Analysis of Power Management Development Issues

Power management technology has changed dramatically over the past decade . The wave of portable and personalized electronic products has changed the landscape of the consumer electronics market, rewriting the rules of power design, integrated features, and efficiency, and pushing intelligent power management and system knowledge to the forefront of product design.

Fast forward to today, we see dozens of different types of switching regulators joining the ranks of power management, and power efficiency has increased from 10% to 80% or even higher today. This has a wide range of impacts: longer battery life for portable devices; and significantly reduced energy use and heating/cooling costs for high-power systems.

Given what is at stake, efficient power management is no longer a standalone consideration or an afterthought. Whether supporting end loads or AC-DC performance specifications, the strength of emerging power management technologies lies not only in their ability to convert different levels, but also in their ability to be integrated into the system as part of a complete system solution.

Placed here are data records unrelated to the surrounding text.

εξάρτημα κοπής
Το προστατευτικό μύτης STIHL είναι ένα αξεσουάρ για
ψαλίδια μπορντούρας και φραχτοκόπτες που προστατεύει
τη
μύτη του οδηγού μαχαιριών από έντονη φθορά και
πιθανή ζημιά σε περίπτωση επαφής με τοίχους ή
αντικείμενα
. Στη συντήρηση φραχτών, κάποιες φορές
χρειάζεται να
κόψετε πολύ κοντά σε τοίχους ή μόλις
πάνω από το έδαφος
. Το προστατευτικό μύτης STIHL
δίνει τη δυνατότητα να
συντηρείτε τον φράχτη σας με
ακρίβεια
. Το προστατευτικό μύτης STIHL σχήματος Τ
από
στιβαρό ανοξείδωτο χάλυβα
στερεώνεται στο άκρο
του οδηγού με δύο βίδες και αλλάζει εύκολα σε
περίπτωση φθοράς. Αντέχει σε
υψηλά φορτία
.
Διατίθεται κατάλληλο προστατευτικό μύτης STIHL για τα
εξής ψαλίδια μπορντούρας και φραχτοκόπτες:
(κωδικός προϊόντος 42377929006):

Therefore, in addition to the usual questions about voltage and current requirements, system designers should consider a number of questions at the beginning of the design process, such as:

How does the interaction of power devices with other system ICs affect noise or efficiency levels?

How does the application of intelligent power management contribute to overall design innovation?

How can real-time feedback about power systems be used to improve system performance and value?

For example, in base station applications, using intelligent power technology to handle AC-DC and isolated DC-DC power conversion can cut system power losses in half. The technology can also be used to monitor signal chain requirements and interact with data converters, amplifiers and other devices to improve overall system efficiency by another 30%.

Data converters, in particular, require very low noise and well-regulated supplies to minimize overall system ripple. System designers may find themselves in a situation where they spend months painstakingly optimizing the linearity, noise performance, and other characteristics of a data acquisition system, only to see performance severely degraded by supply noise and poor transient response once the power supply components are added.

Low-noise switching regulators will increasingly replace linear regulators, but this requires suppliers who are not only good at power management but also understand the entire signal chain and system-level design considerations.